Over the past fifteen or more years, I have listened to hundreds of people (in fact, probably more than a thousand) talk about their worst secrets.

A lot of these are childhood traumas, involving incest, alcoholism, domestic violence, drug abuse, poverty, mental illness, felonies, political oppression, manslaughter, pedophilia, and desertion or betrayal of loved ones.

What is so humbling about this is that a lot of these folks who have been so deeply traumatized look just fine, thank you.. Often, they are accomplished, popular, good-looking, poised, or affluent. Often, they have perfect-looking significant others, children, and homes.

And I still look at individuals I've just met, and think, "He (or she) has it all together." Call it invincible ignorance on my part.

As I don’t know you Deborah909, I can’t state is as a fact, but it (“Some of your peers who seem happy, popular, and self-confident are miserable”) seems to be ignorance from your side indeed. However, NOT because you (in general, not you Deborah909) are still surprised that some people who appear to have at least a normal (or more happy etc.) life have had a very though childhood. But apparently you did have a relatively normal childhood and don’t seem to have an idea how to cope with such a situation if it would have been yourself.

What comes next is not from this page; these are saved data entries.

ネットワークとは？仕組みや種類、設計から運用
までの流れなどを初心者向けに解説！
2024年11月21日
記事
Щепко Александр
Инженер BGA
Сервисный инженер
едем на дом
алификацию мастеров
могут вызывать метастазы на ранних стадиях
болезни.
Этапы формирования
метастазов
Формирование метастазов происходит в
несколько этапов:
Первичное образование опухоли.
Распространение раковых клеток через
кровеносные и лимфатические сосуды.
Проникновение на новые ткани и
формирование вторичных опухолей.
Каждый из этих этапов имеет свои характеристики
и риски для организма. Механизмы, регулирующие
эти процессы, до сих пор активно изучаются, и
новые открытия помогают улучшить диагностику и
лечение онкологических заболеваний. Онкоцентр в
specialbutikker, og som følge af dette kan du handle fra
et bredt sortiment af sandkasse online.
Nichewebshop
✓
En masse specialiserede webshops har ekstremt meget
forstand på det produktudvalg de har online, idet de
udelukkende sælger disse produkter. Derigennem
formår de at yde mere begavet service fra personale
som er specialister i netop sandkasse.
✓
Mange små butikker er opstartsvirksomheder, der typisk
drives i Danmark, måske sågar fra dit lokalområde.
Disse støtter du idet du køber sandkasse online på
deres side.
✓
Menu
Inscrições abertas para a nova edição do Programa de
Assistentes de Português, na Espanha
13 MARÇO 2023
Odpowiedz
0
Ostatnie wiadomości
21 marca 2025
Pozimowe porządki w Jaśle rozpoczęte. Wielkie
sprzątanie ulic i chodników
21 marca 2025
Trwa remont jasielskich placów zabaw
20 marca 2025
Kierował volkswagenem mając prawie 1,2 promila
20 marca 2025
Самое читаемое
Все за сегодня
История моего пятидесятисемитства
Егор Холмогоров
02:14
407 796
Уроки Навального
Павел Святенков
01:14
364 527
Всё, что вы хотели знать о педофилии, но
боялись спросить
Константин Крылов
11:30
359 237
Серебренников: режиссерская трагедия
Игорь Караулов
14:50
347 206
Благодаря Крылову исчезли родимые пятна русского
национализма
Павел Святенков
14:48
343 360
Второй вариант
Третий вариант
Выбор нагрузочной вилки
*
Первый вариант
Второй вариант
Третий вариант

Generalizing, there are two distinct ways how most traumatized people tend to “deal” with their past:
  1. Faking. No matter what happens/happened: Keep on smiling, or “keeping the dirty laundry in the house”. You don’t want people to know what happened, mostly because of a strong feeling of shame. My personal opinion is, that the ones who are faking, haven’t dealt with the past experiences sufficiently, the trauma is still running as a background process in their mind.
  2. Dealing with it. Things that happened in the past can’t be changed, what’s done is done. Analyse it, learn from it, and get on with your life. Struggle with it, and master it. And recovering from serious problems makes you mentally stronger. This may explain why people with childhood traumas can be happier (like the saying that you need to have visited the valleys of darkness to be able to fully appreciate the view and greatness on the top of the mountain) and more self-confident etc. So they are far from miserable! (I’m not only talking about my own experience here)
Optionally, a third way of dealing with it (I strongly disagree with that): some people get all fucked up, and then relate it to their childhood trauma, thus essentially blaming someone else, instead taking the responsibility for their own actions. But childhood traumas are not a necessary precondition for freaking out.